Employers are looking to hire teenagers this summer, but teens are just not interested.
"The biggest problem in recent years has not been the shrinking number of summer jobs for teens, but the shrinking number of teens who want traditional jobs," said John Challenger, CEO of Challenger, Gray & Christmas, an employment consulting, in a statement.
Despite an economic slowdown, American employers are expected to add between 1.5 million and 1.6 million 16-to-19-year olds to their payrolls according to a report by Challenger, just slightly lower than the 1.64 million jobs that were filled by teens during May, June and July last year.
Many of the jobs available might go unfilled.
“Flipping burgers, or folding shirts at a clothing store simply are not appealing to today’s technology addicted, career-oriented teen,” Challenger said.
Many teens are seeking jobs that will help them get into college, so they're skipping the traditional summer employment that doesn't add anything to a resume. Instead, they're taking summer courses (including college-prep classes), doing volunteer work or running their own businesses.
"Teenagers are increasingly participating in a wide range of activities that do not allow time for summer jobs," Challenger said.
Last summer, teenagers were so uninterested in summer work that just 50 percent of 16-to 19-year olds said they had a job or were looking for a job -- a record low, according to the report. The highest rate was in July 1978 when 72 percent of teenagers were working or looking for a summer job.
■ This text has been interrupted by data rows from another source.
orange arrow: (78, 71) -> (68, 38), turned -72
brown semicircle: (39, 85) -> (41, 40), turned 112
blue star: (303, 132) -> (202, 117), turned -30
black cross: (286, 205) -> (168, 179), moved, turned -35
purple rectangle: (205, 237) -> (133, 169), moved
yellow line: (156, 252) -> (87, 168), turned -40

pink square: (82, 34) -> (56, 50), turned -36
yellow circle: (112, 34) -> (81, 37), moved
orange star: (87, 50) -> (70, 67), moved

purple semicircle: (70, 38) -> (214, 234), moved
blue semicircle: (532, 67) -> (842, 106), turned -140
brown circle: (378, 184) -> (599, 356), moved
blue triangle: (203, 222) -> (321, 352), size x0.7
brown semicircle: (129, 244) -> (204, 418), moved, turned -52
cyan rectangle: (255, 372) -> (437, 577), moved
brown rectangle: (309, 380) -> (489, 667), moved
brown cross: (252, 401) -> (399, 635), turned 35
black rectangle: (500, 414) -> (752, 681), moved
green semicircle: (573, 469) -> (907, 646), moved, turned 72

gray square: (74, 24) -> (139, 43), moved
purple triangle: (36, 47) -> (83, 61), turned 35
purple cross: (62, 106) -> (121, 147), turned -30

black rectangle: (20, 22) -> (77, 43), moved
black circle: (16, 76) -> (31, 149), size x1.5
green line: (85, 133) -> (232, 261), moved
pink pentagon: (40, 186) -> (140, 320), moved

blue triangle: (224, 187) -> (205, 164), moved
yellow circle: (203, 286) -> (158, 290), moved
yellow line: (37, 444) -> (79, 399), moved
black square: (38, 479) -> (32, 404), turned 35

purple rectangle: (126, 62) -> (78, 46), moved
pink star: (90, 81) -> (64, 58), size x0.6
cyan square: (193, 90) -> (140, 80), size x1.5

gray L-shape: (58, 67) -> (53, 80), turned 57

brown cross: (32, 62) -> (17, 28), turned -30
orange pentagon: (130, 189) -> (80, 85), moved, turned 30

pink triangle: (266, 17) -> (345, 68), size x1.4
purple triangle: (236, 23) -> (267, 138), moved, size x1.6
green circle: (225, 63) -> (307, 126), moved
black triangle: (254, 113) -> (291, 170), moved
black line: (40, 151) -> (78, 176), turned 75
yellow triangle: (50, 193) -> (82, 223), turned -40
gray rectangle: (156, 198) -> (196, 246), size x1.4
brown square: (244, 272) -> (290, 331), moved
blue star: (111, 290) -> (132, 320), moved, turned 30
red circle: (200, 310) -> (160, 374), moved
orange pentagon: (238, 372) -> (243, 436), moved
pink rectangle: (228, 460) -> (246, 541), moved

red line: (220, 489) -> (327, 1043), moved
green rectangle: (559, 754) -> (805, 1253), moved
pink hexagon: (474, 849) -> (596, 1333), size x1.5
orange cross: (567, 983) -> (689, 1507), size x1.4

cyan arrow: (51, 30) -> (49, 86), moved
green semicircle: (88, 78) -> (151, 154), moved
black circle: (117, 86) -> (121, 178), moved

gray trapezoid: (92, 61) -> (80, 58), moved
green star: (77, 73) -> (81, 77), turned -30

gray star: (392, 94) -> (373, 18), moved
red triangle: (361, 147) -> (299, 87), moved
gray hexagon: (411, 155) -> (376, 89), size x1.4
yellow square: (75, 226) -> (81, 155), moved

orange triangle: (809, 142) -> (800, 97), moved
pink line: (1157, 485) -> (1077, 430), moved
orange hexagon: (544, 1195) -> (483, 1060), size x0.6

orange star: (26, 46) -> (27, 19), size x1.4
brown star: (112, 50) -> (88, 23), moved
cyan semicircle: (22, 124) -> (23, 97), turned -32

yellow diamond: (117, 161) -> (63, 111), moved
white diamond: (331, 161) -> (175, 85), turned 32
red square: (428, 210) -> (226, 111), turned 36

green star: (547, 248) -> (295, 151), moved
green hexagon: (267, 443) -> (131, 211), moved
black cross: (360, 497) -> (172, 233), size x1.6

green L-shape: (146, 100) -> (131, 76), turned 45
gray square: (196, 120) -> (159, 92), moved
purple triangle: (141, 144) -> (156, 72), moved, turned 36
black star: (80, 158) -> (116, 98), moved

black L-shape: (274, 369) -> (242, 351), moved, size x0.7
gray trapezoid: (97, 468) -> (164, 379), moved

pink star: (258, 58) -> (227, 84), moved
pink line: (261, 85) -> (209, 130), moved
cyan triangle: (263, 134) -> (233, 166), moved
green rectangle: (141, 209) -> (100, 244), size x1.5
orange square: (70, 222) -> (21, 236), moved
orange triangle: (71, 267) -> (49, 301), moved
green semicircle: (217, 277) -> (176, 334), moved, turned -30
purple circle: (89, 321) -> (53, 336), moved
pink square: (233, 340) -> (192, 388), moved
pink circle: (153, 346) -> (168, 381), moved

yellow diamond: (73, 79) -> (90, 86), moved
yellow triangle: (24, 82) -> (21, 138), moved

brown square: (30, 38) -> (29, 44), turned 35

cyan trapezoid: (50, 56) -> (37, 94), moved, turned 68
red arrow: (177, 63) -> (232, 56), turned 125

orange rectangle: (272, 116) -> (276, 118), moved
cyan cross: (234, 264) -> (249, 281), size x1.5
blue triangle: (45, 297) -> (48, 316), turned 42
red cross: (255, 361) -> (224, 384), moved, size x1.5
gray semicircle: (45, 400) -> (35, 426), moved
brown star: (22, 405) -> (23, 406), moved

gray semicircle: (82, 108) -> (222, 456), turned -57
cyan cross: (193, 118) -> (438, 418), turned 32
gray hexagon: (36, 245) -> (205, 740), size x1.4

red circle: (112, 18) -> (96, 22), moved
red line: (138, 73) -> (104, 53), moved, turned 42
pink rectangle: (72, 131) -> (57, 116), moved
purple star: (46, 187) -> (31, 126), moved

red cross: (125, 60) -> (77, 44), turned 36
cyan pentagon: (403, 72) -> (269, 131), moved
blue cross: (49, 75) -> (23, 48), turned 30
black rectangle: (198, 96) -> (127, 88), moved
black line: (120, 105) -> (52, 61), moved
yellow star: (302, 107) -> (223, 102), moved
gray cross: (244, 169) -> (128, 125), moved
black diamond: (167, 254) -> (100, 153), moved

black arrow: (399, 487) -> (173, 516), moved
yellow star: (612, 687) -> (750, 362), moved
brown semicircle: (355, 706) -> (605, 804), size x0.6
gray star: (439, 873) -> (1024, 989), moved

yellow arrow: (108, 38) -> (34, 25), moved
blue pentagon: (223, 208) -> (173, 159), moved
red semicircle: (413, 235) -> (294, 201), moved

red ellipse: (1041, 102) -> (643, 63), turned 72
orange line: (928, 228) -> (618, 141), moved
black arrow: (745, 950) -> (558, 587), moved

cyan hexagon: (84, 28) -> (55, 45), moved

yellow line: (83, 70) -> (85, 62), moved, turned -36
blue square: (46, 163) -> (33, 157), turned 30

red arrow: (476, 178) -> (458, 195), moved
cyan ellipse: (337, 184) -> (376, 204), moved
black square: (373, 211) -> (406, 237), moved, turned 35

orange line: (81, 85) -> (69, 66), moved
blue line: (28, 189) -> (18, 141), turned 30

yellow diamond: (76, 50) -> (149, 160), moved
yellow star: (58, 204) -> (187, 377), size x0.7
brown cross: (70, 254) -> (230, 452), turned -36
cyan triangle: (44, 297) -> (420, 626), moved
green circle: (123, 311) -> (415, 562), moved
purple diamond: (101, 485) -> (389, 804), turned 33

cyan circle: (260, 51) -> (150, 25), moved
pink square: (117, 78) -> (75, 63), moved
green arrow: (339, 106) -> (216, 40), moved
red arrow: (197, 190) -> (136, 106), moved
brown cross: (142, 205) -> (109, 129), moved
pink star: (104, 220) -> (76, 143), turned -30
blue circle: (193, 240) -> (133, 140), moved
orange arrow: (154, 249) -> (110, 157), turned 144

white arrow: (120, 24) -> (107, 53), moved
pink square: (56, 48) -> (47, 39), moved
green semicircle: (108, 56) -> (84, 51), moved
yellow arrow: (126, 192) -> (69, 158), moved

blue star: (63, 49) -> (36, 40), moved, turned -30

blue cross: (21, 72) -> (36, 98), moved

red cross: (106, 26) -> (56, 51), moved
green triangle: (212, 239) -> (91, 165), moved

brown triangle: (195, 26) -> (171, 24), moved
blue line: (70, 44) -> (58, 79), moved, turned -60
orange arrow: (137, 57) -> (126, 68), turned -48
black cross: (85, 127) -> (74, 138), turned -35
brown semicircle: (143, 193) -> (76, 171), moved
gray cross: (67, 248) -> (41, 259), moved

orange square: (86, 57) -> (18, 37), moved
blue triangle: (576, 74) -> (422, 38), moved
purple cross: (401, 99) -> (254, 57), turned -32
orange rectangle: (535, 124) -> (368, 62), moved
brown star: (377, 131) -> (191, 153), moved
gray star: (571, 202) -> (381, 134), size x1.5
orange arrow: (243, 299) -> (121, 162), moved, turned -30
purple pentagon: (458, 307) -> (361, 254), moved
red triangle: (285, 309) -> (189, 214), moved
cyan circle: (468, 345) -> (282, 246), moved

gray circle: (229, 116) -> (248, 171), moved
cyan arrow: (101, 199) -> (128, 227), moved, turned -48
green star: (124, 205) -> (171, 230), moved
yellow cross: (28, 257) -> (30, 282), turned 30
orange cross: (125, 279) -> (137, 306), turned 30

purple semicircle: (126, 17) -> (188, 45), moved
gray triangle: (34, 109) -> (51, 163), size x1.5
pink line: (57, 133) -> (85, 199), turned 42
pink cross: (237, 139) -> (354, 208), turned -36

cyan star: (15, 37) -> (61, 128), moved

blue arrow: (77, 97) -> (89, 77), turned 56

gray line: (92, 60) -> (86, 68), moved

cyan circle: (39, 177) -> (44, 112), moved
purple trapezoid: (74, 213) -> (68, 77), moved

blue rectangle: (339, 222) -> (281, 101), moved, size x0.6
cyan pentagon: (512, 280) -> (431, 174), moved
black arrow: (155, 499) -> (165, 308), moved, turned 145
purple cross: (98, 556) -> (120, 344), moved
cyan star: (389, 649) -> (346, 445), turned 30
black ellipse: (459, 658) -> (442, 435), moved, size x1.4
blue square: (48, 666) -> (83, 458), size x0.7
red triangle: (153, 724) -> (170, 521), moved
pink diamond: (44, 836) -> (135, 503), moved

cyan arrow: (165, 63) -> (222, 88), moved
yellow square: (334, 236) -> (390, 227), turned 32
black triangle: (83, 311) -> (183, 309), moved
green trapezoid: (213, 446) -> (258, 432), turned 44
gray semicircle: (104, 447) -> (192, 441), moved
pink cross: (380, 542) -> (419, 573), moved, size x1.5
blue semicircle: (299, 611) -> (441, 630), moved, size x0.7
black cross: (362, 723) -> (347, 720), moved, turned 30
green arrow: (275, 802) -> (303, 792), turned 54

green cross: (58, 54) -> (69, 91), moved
The numbers are bad news to employers ranging from landscaping firms to restaurants to hotels who are looking to teenagers to fill positions that were once filled by immigrants. Because of a provision in immigration laws, it is estimated that 65,000 fewer foreign workers will be able to enter the United States this summer, leaving more labor intensive jobs unfilled.
Although these jobs are available, teenagers are skipping this type of work: "Many may pass the opportunity to work in labor intensive areas" that immigrants would have filled, said Challenger, because "many are seeking opportunities that will enhance their chances of getting into a good college and look good on a professional resume."